◆ The problem
Print the following entries without any change.

(Records from a data collection)
···
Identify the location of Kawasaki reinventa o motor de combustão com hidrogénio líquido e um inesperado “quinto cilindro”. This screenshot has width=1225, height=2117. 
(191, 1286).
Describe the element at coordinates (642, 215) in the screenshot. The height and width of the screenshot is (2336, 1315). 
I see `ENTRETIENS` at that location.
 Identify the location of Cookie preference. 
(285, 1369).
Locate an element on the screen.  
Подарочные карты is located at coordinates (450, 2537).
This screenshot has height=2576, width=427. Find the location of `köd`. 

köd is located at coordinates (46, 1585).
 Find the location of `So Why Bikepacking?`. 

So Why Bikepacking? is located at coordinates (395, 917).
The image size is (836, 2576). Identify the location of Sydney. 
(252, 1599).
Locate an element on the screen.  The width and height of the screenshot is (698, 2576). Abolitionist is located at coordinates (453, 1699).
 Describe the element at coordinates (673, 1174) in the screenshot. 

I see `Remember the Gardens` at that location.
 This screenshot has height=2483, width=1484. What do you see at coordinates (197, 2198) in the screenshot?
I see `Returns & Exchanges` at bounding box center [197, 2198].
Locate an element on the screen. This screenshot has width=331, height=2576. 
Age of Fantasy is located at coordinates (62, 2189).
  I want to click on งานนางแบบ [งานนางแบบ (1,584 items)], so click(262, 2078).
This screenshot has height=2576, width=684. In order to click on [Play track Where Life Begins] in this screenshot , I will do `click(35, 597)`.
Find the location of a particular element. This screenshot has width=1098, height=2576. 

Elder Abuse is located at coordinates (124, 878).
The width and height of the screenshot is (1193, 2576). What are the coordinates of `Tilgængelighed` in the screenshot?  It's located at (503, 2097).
···
◆ Expected answer
Identify the location of Kawasaki reinventa o motor de combustão com hidrogénio líquido e um inesperado “quinto cilindro”. This screenshot has width=1225, height=2117. 
(191, 1286).
Describe the element at coordinates (642, 215) in the screenshot. The height and width of the screenshot is (2336, 1315). 
I see `ENTRETIENS` at that location.
 Identify the location of Cookie preference. 
(285, 1369).
Locate an element on the screen.  
Подарочные карты is located at coordinates (450, 2537).
This screenshot has height=2576, width=427. Find the location of `köd`. 

köd is located at coordinates (46, 1585).
 Find the location of `So Why Bikepacking?`. 

So Why Bikepacking? is located at coordinates (395, 917).
The image size is (836, 2576). Identify the location of Sydney. 
(252, 1599).
Locate an element on the screen.  The width and height of the screenshot is (698, 2576). Abolitionist is located at coordinates (453, 1699).
 Describe the element at coordinates (673, 1174) in the screenshot. 

I see `Remember the Gardens` at that location.
 This screenshot has height=2483, width=1484. What do you see at coordinates (197, 2198) in the screenshot?
I see `Returns & Exchanges` at bounding box center [197, 2198].
Locate an element on the screen. This screenshot has width=331, height=2576. 
Age of Fantasy is located at coordinates (62, 2189).
  I want to click on งานนางแบบ [งานนางแบบ (1,584 items)], so click(262, 2078).
This screenshot has height=2576, width=684. In order to click on [Play track Where Life Begins] in this screenshot , I will do `click(35, 597)`.
Find the location of a particular element. This screenshot has width=1098, height=2576. 

Elder Abuse is located at coordinates (124, 878).
The width and height of the screenshot is (1193, 2576). What are the coordinates of `Tilgængelighed` in the screenshot?  It's located at (503, 2097).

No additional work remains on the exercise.